Ketika doa telah berakhir, ia melihat uluran tangan Asma yang selalu mengecup telapak tangannya sehabis menunaikan sholat. "Kemarilah!"
Dibiarkannya Asma melakukan hak sebagai seorang istri, sedangkan ia memilih menangkup wajah sang istri. Lalu, memejamkan mata sesaat dengan lantunan doa untuk kebahagiaan, keselamatan dan kebaikan sang istri. Kemudian meniup ubun-ubun wanitanya tiga kali.
Ini bukan ritual yang diwajibkan. Akan tetapi, Rey berharap dengan banyaknya doa yang ia panjatkan. Hubungan mereka yang terbilang singkat tanpa proses pengenalan lebih dalam, akan mendapatkan ridho Illahi. Sebagai seorang suami yang bertanggung jawab dan belajar menunaikan semua kewajiban tanpa terkecuali.
Damai rasanya memiliki seorang suami yang bisa mengayomi, bahkan tanpa sungkan dan malu. Rey mau melayani kebutuhan seorang istri tanpa berpikir dua kali. Waktu yang dihabiskan keduanya terbilang singkat. Namun kenyataannya mereka semakin dekat dengan jarak yang terus terkikis.
"Mas, boleh minta waktunya sebentar?" tanya Asma setelah mengembalikan mukena ke dalam lemari, gadis itu merasa tidak enak hati. Ketika harus melibatkan suaminya dalam masalah yang dirinya buat tanpa sengaja.
Rey tersenyum. Ditepuknya sisi ranjang yang kosong di sebelah kanannya, "Kemarilah! Kita bisa bicara sambil duduk."
Sikap tenang dengan seulas senyum yang menawan. Rasanya benar-benar menyenangkan. Beban di hati terasa lebih ringan.
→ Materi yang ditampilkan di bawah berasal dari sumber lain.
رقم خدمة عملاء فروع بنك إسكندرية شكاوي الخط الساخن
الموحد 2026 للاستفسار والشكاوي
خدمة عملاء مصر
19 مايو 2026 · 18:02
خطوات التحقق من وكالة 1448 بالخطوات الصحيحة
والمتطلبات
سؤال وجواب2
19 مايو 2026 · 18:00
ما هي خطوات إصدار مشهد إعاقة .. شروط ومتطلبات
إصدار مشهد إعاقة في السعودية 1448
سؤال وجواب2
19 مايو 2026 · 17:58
Meski tetap dilema akan masalah yang saat ini bertarung dalam pikirannya. Hubungan yang sederhana, tapi bisa berubah menjadi rumit. Jika tidak segera diluruskan.
Keduanya duduk berdampingan. Asma yang menatap ke arah balkon, dan Rey yang terdiam menunggu ucapan dari istrinya. Seperti biasa, hanya ada ketenangan, sebelum badai datang. Setiap kali gadis itu serius. Pasti akan berakhir menikmati kegelisahan hati.
"Aku tidak tahu, mau mulai dari mana. Selain bicara pada poin permasalahan." Gadis itu menghela nafas berat dengan sorot mata tanpa binar kebahagiaan. "Mas, situasi pernikahan kita bisa dikatakan unik dan tidak terencana. Hanya saja, Aku telah berjanji pada saudariku ....,"
__ADS_1
Belum juga usai menjelaskan. Suara ketukan pintu menghentikan Asma untuk melanjutkan menceritakan dilema hatinya. Siapa lagi jika bukan Bagas yang datang tidak tepar waktu. Apalagi, pria itu datang untuk mengatakan makan malam sudah siap dan mau semua orang berkumpul untuk menikmati dinner bersama.
"Kita makan dulu." Rey melepaskan baju koko nya, menyisakan singlet, lalu menyambar kaos casual yang sudah disiapkan. "Asma, masalahmu adalah masalahku juga. Jadi tenang, kita akan selesaikan bersama-sama. Ayo!"
Apalah daya seseorang? Ketika dalam hubungan masih belajar untuk saling menyesuaikan diri. Bukan hanya mencoba menahan diri, tetapi segala sesuatunya harus diperhitungkan sebelum melangkah. Akan selalu seperti itu, hingga suatu saat nanti. Tidak ada kata sungkan lagi.
Keduanya keluar meninggalkan kamar. Suara langkah kaki yang menuruni anak tangga mengalihkan perhatian semua orang yang sudah berkumpul di ruang makan. Sepertinya Bagas telah membuat pengumuman atas kehadiran nyonya muda. Lihatlah di sisi kiri meja menjadi barisan para pelayan yang masih rapi memakai seragam biru laut dengan rompi hitam.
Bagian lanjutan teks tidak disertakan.